The project coordinated by the CLPP was named ‘Bi-national Training Program in Public Administration in Letícia-Tabatinga’ and included 40 public servants from the region, 20 Colombians and 20 Brazilians. The main idea behind the training program was to provide an environment for collaboration and exchange of ideas among Brazilian and Colombian public policy makers and decision-makers, as a way of strengthening personal relationships, triggering constructive discussions on integrated local policies. An important component of the training program was the presentation of practical tools for the development of public projects that contemplate the integrated view of both cities, since thinking about the integrated local population arrangement is more advantageous from the point of view of gains in scale and attracting investments than thinking about the two cities separately.
The training program also included the Superior School of Public Administration of Colombia (ESAP), with funding from the Latin American Development Bank (CAF). FGV was represented in the program’s faculty by FGV’s Brazilian School of Public and Business Administration (EBAPE) professor Istvan Kasznar and by CLPP project coordinator Klaus Stier.

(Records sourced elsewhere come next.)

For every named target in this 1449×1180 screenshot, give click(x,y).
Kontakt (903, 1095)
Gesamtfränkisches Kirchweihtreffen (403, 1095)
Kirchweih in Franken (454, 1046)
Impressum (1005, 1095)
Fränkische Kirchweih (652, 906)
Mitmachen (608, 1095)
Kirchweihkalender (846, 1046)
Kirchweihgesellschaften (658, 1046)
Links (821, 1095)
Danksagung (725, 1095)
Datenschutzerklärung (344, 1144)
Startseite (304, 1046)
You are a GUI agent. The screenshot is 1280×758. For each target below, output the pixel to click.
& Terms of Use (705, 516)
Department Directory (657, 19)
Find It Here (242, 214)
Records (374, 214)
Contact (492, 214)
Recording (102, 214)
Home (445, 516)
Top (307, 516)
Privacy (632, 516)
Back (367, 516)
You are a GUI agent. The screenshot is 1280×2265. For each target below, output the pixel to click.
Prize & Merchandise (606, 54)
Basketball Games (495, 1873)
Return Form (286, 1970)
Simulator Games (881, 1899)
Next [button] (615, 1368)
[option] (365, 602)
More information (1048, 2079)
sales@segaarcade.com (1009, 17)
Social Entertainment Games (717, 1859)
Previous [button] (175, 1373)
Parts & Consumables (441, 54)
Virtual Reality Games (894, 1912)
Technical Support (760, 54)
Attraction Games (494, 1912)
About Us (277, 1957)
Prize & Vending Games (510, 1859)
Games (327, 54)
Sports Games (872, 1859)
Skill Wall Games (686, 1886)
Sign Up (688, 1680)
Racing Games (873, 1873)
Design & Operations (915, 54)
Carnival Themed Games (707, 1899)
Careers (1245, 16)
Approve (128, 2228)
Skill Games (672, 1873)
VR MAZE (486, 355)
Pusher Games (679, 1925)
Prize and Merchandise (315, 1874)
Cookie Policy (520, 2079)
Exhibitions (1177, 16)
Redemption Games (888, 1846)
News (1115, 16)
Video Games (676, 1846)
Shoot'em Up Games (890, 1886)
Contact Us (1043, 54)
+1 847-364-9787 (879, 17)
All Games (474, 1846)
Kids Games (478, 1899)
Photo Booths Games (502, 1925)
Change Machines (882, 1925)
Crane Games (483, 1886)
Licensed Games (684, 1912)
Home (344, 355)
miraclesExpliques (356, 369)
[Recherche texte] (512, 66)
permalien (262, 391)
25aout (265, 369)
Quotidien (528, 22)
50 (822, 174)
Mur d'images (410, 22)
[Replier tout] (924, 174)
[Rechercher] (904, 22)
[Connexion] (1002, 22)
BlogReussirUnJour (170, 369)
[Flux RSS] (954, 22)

The Brazilian-Colombian border region is getting special attention from diplomatic authorities of both countries after Colombia’s new post-conflict agenda. Opening a dialogue and building a consensus among political and economic agents on both sides of the border stands out as a fundamental step for the development of integration projects to support local social development using the logic of shared gains, contributing to the institutional strengthening of the border region, with positive externalities for the security and well-being of both countries.